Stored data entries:
BEGIN
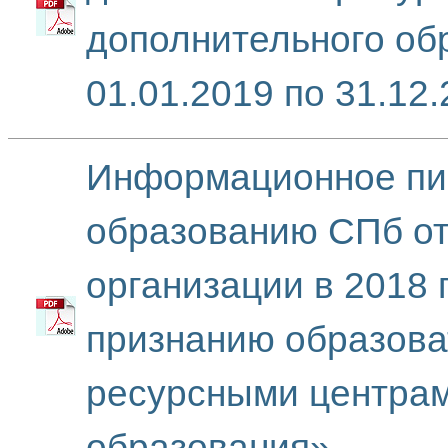
дополнительного об
01.01.2019 по 31.12
Информационное пи
образованию СПб от
организации в 2018 
признанию образова
ресурсными центрам
образования»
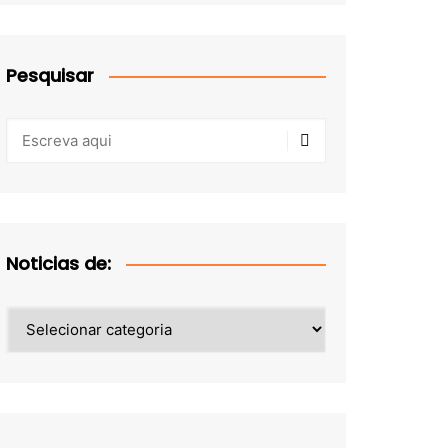
Pesquisar
Noticias de:
Noticias
de:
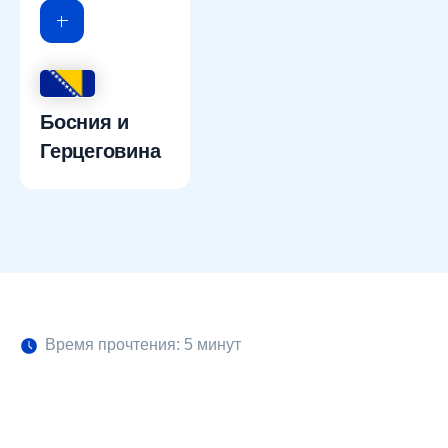
Босния и
Герцеговина
Время прочтения: 5 минут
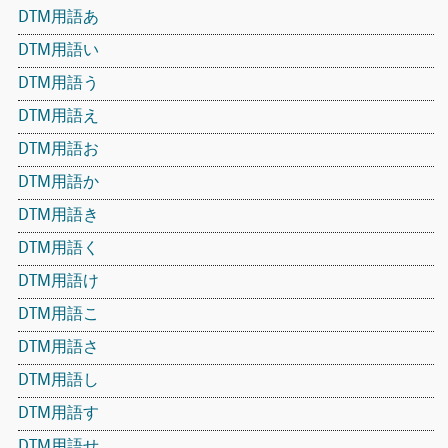
DTM用語あ
DTM用語い
DTM用語う
DTM用語え
DTM用語お
DTM用語か
DTM用語き
DTM用語く
DTM用語け
DTM用語こ
DTM用語さ
DTM用語し
DTM用語す
DTM用語せ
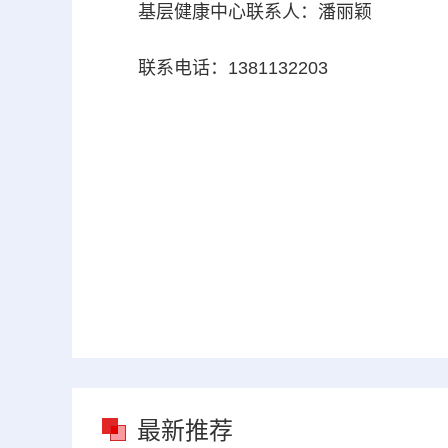
基层健康中心联系人：潘丽颖
联系电话：1381132203
最新推荐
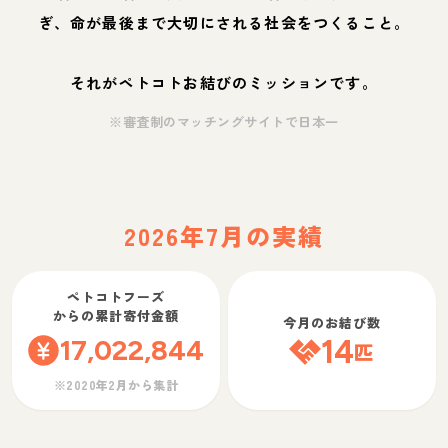
ぎ、命が最後まで大切にされる社会をつくること。
それがペトコトお結びのミッションです。
※審査制のマッチングサイトで日本一
2026年7月の実績
ペトコトフーズ
からの累計寄付金額
今月のお結び数
17,022,844
14
匹
※2020年2月から集計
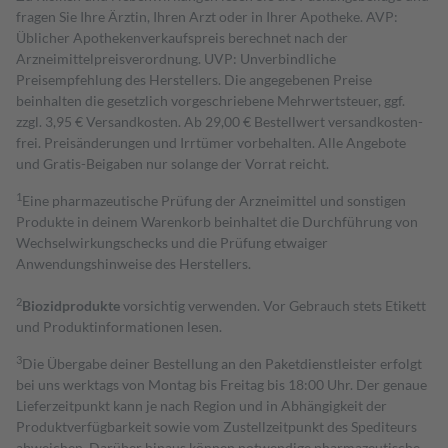
fragen Sie Ihre Ärztin, Ihren Arzt oder in Ihrer Apotheke. AVP:
Üblicher Apothekenverkaufspreis berechnet nach der
Arzneimittelpreisverordnung. UVP: Unverbindliche
Preisempfehlung des Herstellers. Die angegebenen Preise
beinhalten die gesetzlich vorgeschriebene Mehrwertsteuer, ggf.
zzgl. 3,95 € Versandkosten. Ab 29,00 € Bestell­wert versand­kosten­
frei. Preisänderungen und Irrtümer vorbehalten. Alle Angebote
und Gratis-Beigaben nur solange der Vorrat reicht.
1
Eine pharmazeutische Prüfung der Arzneimittel und sonstigen
Produkte in deinem Warenkorb beinhaltet die Durchführung von
Wechselwirkungschecks und die Prüfung etwaiger
Anwendungshinweise des Herstellers.
2
Biozidprodukte
vorsichtig verwenden. Vor Gebrauch stets Etikett
und Produktinformationen lesen.
3
Die Übergabe deiner Bestellung an den Paketdienstleister erfolgt
bei uns werktags von Montag bis Freitag bis 18:00 Uhr. Der genaue
Lieferzeitpunkt kann je nach Region und in Abhängigkeit der
Produktverfügbarkeit sowie vom Zustellzeitpunkt des Spediteurs
abweichen. Darüber hinaus können notwendige pharmazeutische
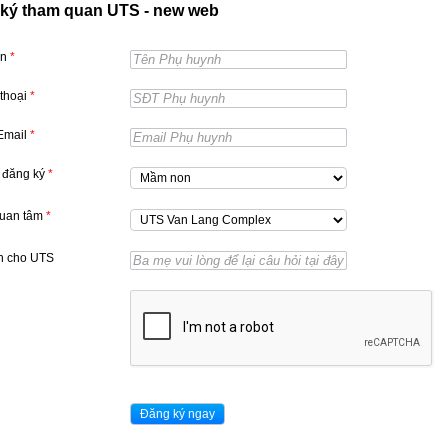
ký tham quan UTS - new web
ên
*
 thoại
*
 Email
*
 đăng ký
*
quan tâm
*
n cho UTS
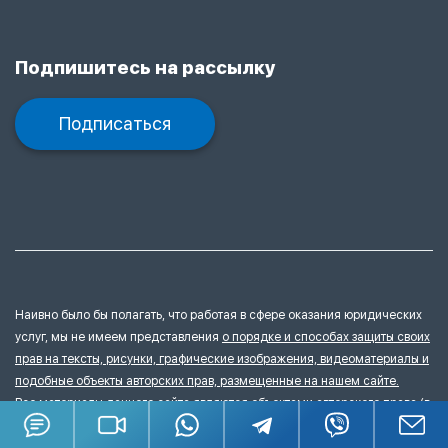
Подпишитесь на рассылку
Подписаться
Наивно было бы полагать, что работая в сфере оказания юридических
услуг, мы не имеем представления
о порядке и способах защиты своих
прав на тексты, рисунки, графические изображения, видеоматериалы и
подобные объекты авторских прав, размещенные на нашем сайте.
Все материалы данного сайта являются объектами авторского права (в
том числе дизайн). Запрещается копирование, распространение (в том
числе путем копирования на другие сайты и ресурсы в Интернете) или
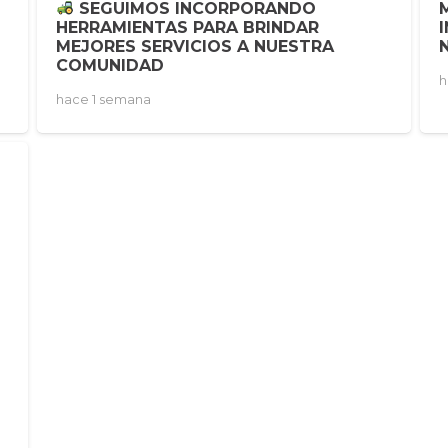
SEGUIMOS INCORPORANDO
HERRAMIENTAS PARA BRINDAR
MEJORES SERVICIOS A NUESTRA
COMUNIDAD
h
hace 1 semana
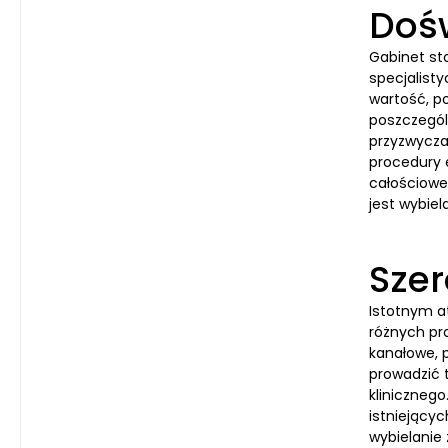
Dośw
Gabinet st
specjalist
wartość, p
poszczególn
przyzwycza
procedury e
całościowe
jest wybiel
Szer
Istotnym a
różnych pr
kanałowe, p
prowadzić 
klinicznego
istniejący
wybielanie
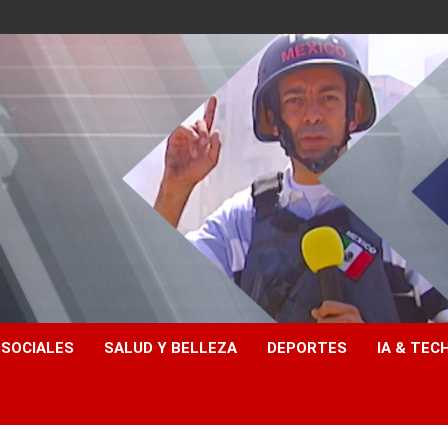
 SOCIALES
SALUD Y BELLEZA
DEPORTES
IA & TEC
END
__Problem description__.
Retype the entries above exactly. Stop after the line containing "zzgl. 3,95 €", and omit the pictures.

__Task answer__.
дополнительного об
01.01.2019 по 31.12
Информационное пи
образованию СПб от
организации в 2018 
признанию образова
ресурсными центрам
образования»
Pesquisar
Noticias de:
Noticias
de:
Босния и
Герцеговина
Время прочтения: 5 минут
DTM用語あ
DTM用語い
DTM用語う
DTM用語え
DTM用語お
DTM用語か
DTM用語き
DTM用語く
DTM用語け
DTM用語こ
DTM用語さ
DTM用語し
DTM用語す
DTM用語せ
基层健康中心联系人：潘丽颖
联系电话：1381132203
最新推荐
ぎ、命が最後まで大切にされる社会をつくること。
それがペトコトお結びのミッションです。
※審査制のマッチングサイトで日本一
2026年7月の実績
ペトコトフーズ
からの累計寄付金額
今月のお結び数
17,022,844
14
匹
※2020年2月から集計
fragen Sie Ihre Ärztin, Ihren Arzt oder in Ihrer Apotheke. AVP:
Üblicher Apothekenverkaufspreis berechnet nach der
Arzneimittelpreisverordnung. UVP: Unverbindliche
Preisempfehlung des Herstellers. Die angegebenen Preise
beinhalten die gesetzlich vorgeschriebene Mehrwertsteuer, ggf.
zzgl. 3,95 € Versandkosten. Ab 29,00 € Bestell­wert versand­kosten­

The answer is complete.